Recent studies conducted by the University of Liverpool have brought to light the staggering capabilities of underwater avalanches, an often-overlooked geological process that can unleash tremendous destructive power beneath the ocean’s surface. These underwater phenomena, which remain elusive and difficult to observe directly, play a critical role in sediment transport, affecting everything from ocean floor structure to global internet infrastructure. One particular avalanche, originating in the Agadir Canyon, presents a striking case study, having expanded over 100 times in volume to devastate a vast stretch of the Atlantic Ocean seafloor.
In the study titled “Extreme erosion and bulking in a giant submarine gravity low,” published in Science Advances, researchers utilized extensive data collection—analyzing over 300 core samples gathered from regional research cruises over the past four decades. What sets this research apart is the comprehensive mapping of an underwater avalanche that occurred roughly 60,000 years ago, marking a significant advancement in our understanding of these geological events. Led by Dr. Chris Stevenson, the research team meticulously detailed the avalanche’s trajectory, starting from a seemingly innocuous 1.5 km volume seafloor landslide to a monumental force that carved away at the canyon walls and transported watchful sediments across 2,000 km of the ocean floor.

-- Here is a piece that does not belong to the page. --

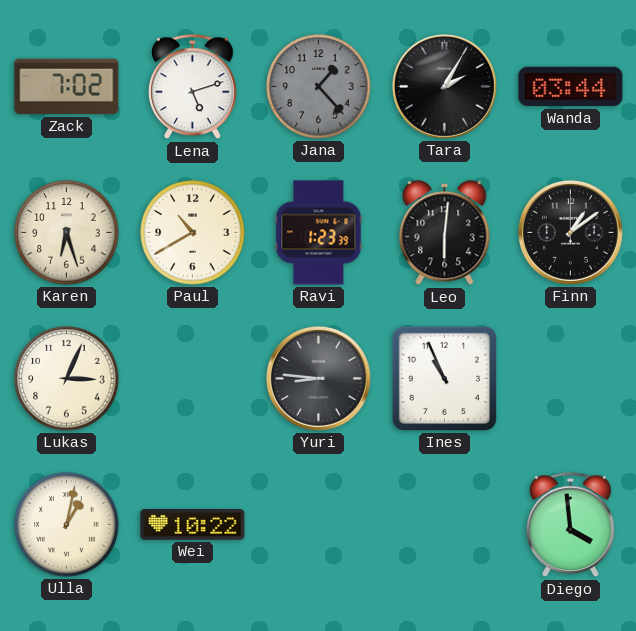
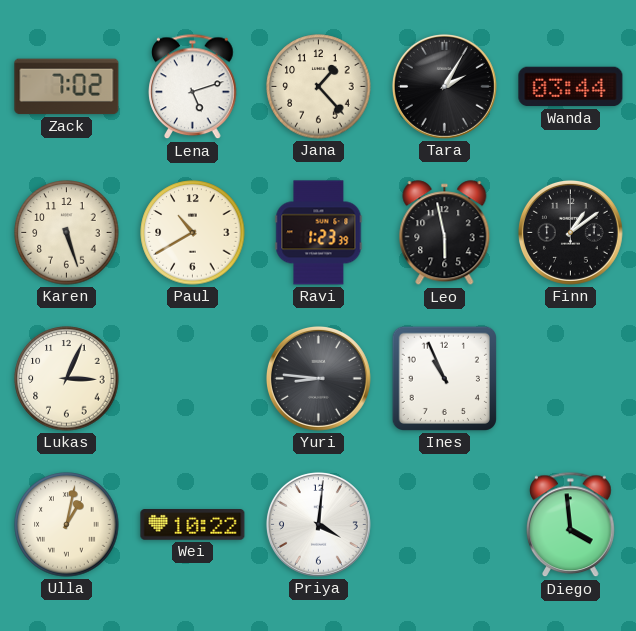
Jana dial: grey -> cream
Karen: 6:27 -> 5:27
Leo: 6:01 -> 5:58
Priya: none -> 4:01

To conceptualize the sheer force of this underwater avalanche is to envision a calamity on a truly colossal scale. As the avalanche surged, it generated a trench 30 meters deep and 15 kilometers wide, uprooting and displacing boulders and sediment alike. Estimations place its maximum height at a staggering 200 meters, translating into a natural disaster not unlike a faltering skyscraper, roaring through the ocean at a speed of 15 meters per second—equivalent to about 40 miles per hour.
Dr. Stevenson emphasizes the abrupt transformation from a small slip to a cataclysmic event, stating that this unusual growth factor, exceeding 100 times the original volume, is unparalleled when compared to conventional landslides or debris flows in terrestrial environments, which typically compact to a mere four to eight times their original size. This drastic alteration highlights a potential behavior pattern unique to underwater avalanches, meriting further exploration for the sake of both scientific inquiry and practical impact.
The ramifications of such colossal underwater avalanches extend beyond the turbulence of ocean currents. As noted by the research team, the fundamental nature of these events suggests a pressing geohazard risk to critical seafloor infrastructures—particularly internet cables that weave along the ocean floor, facilitating global communication and commerce. The findings compel us to re-evaluate our perceptions regarding underwater geological instability and adapt our risk assessment frameworks accordingly.
Professor Sebastian Krastel, head of Marine Geophysics at Kiel University, articulates this sentiment by stating that previously held theories have been significantly challenged. Prior to this research, the consensus projected that significant avalanches could only result from substantial slope failures. Emerging evidence indicates that a small disturbance can foment into a vast and destructive geological force.
Given the staggering implications of this research, it becomes essential that we integrate such knowledge into our policies and practices surrounding oceanic infrastructure. As our reliance on the internet escalates—a demand accentuated by recent global trends such as remote work and digital communication—understanding the risks posed by geological events beneath the ocean’s surface becomes increasingly urgent.
In this regard, the collaboration of leading institutions, including the Institute of Geosciences at Kiel University and GEOMAR Helmholtz Centre for Ocean Research, highlights the interdisciplinary effort aimed at decoding mysteries long hidden beneath the waves. Future research endeavors ought to focus on not just understanding the dynamics of underwater avalanches but also developing predictive models enabling better preparedness for potential hazards they pose.
The findings from the University of Liverpool illuminate a previously unexplored aspect of geophysical processes, encouraging a deeper dialogue around the intersection of natural occurrences and human infrastructure. As we advance our technological capabilities, the responsibility collectively lies upon us to ensure that we understand and mitigate the risks associated with this geological dynamism. Only then can we adequately protect our expanding global community from the unpredictable nature of underwater avalanches and promote a more resilient interplay between our world and the turbulent oceans that surround us.